Hoy 13 de mayo en el corazón de Portugal, tres niños pastores afirmaron en 1917 haber presenciado seis apariciones de la Virgen María en Fátima, una serie de visiones que transformó a la pequeña localidad en un epicentro de devoción y debate dentro del catolicismo. Más de un siglo después, el impacto de aquel fenómeno místico sigue vigente, tanto en la memoria colectiva como en el reconocimiento institucional de la Iglesia, que en 2017 canonizó a dos de los niños videntes, Jacinta y Francisco Marto.
13 de mayo de 1917
La historia comenzó el 13 de mayo de 1917, cuando Francisco Marto, de nueve años, su hermana Jacinta Marto, de siete, y su prima Lucía Dos Santos aseguraron haber visto a una figura resplandeciente en los campos de Cova da Iria. La aparición, identificada como la Virgen María, les confió una serie de mensajes proféticos que, con el tiempo, se conocerían como los “secretos de Fátima”. Estas visiones atrajeron a multitudes y generaron una ola de fervor popular que desafió a las autoridades civiles y eclesiásticas de la época.
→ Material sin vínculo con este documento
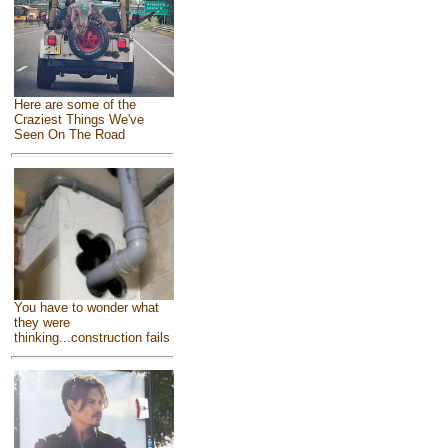
Here are some of the
Craziest Things We've
Seen On The Road
You have to wonder what
they were
thinking...construction fails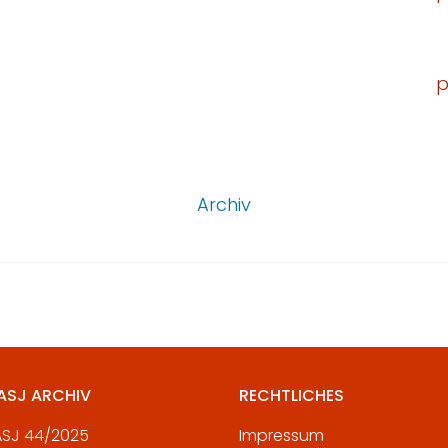
p
Archiv
 ASJ ARCHIV
RECHTLICHES
 ASJ 44/2025
Impressum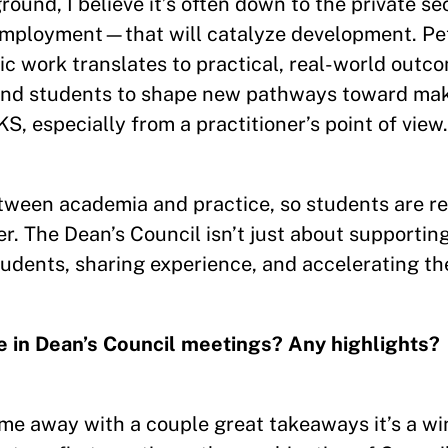
ound, I believe it’s often down to the private 
 employment—that will catalyze development. Pe
c work translates to practical, real-world outc
 and students to shape new pathways toward mak
, especially from a practitioner’s point of view.
tween academia and practice, so students are re
. The Dean’s Council isn’t just about supporting
students, sharing experience, and accelerating th
pate in Dean’s Council meetings? Any highlights?
 come away with a couple great takeaways it’s a wi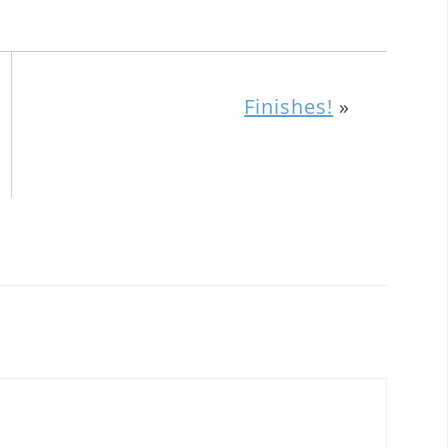
Finishes!
»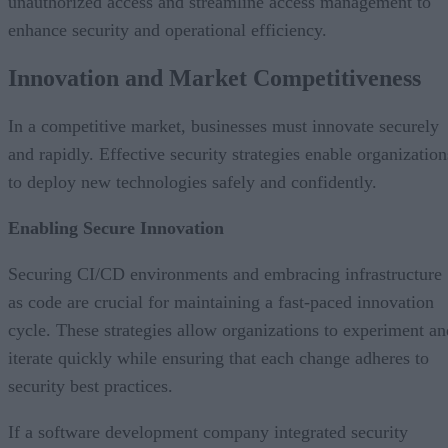
unauthorized access and streamline access management to
enhance security and operational efficiency.
Innovation and Market Competitiveness
In a competitive market, businesses must innovate securely
and rapidly. Effective security strategies enable organization
to deploy new technologies safely and confidently.
Enabling Secure Innovation
Securing CI/CD environments and embracing infrastructure
as code are crucial for maintaining a fast-paced innovation
cycle. These strategies allow organizations to experiment an
iterate quickly while ensuring that each change adheres to
security best practices.
If a software development company integrated security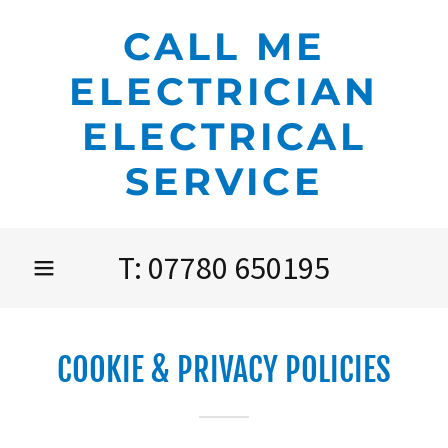
CALL ME
ELECTRICIAN
ELECTRICAL
SERVICE
T:
07780 650195
COOKIE & PRIVACY POLICIES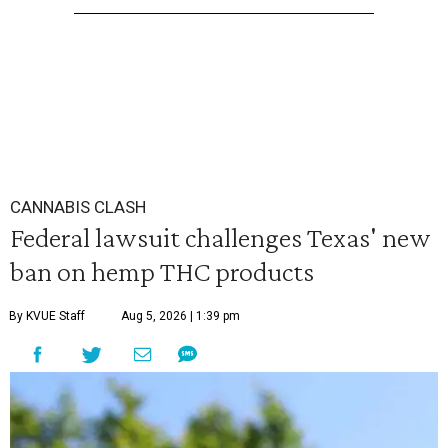
CANNABIS CLASH
Federal lawsuit challenges Texas' new
ban on hemp THC products
By KVUE Staff
Aug 5, 2026 | 1:39 pm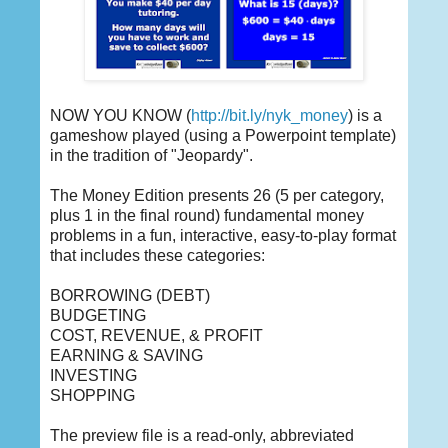
NOW YOU KNOW (
http://bit.ly/nyk_money
) is a
gameshow played (using a Powerpoint template)
in the tradition of "Jeopardy".
The Money Edition presents 26 (5 per category,
plus 1 in the final round) fundamental money
problems in a fun, interactive, easy-to-play format
that includes these categories:
BORROWING (DEBT)
BUDGETING
COST, REVENUE, & PROFIT
EARNING & SAVING
INVESTING
SHOPPING
The preview file is a read-only, abbreviated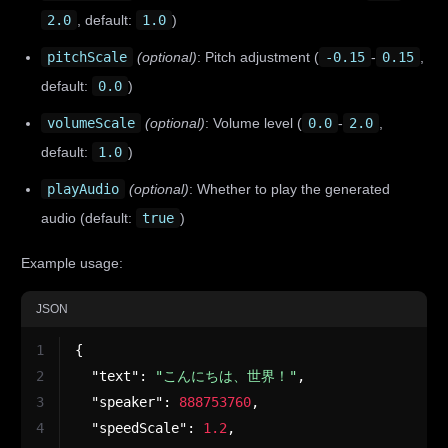
2.0
, default:
1.0
)
pitchScale
(optional)
: Pitch adjustment (
-0.15
-
0.15
,
default:
0.0
)
volumeScale
(optional)
: Volume level (
0.0
-
2.0
,
default:
1.0
)
playAudio
(optional)
: Whether to play the generated
audio (default:
true
)
Example usage:
JSON
1
{
2
"text"
:
"こんにちは、世界！"
,
3
"speaker"
:
888753760
,
4
"speedScale"
:
1.2
,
El desarrollo del fenómeno incluyó seis encuentros mensuales entre los niños y la Virgen, cuya última manifestación, el 13 de octubre de 1917, fue acompañada por un episodio que pasaría a la historia como el “milagro del sol”. Cerca de 70.000 personas presenciaron un inusual fenómeno solar, interpretado por los asistentes como una prueba de la autenticidad de las apariciones.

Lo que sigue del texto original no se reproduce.